• _EXERCISE INPUT_:
------------------------------------------------------------

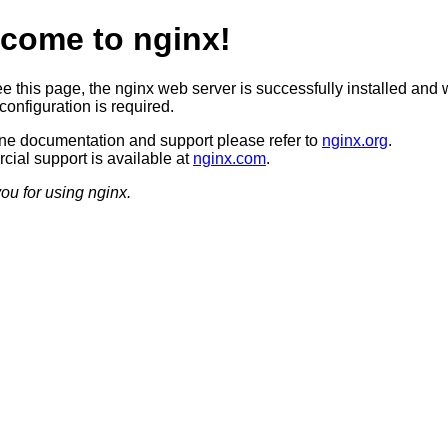
come to nginx!
ee this page, the nginx web server is successfully installed and 
configuration is required.
ine documentation and support please refer to
nginx.org
.
ial support is available at
nginx.com
.
ou for using nginx.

------------------------------------------------------------

• _AIM OF THE TASK_: Return every line of the listing that has the word "nginx" in it.

• _RESULT BELOW_:
come to nginx!
ee this page, the nginx web server is successfully installed and 
nginx.org
nginx.com
ou for using nginx.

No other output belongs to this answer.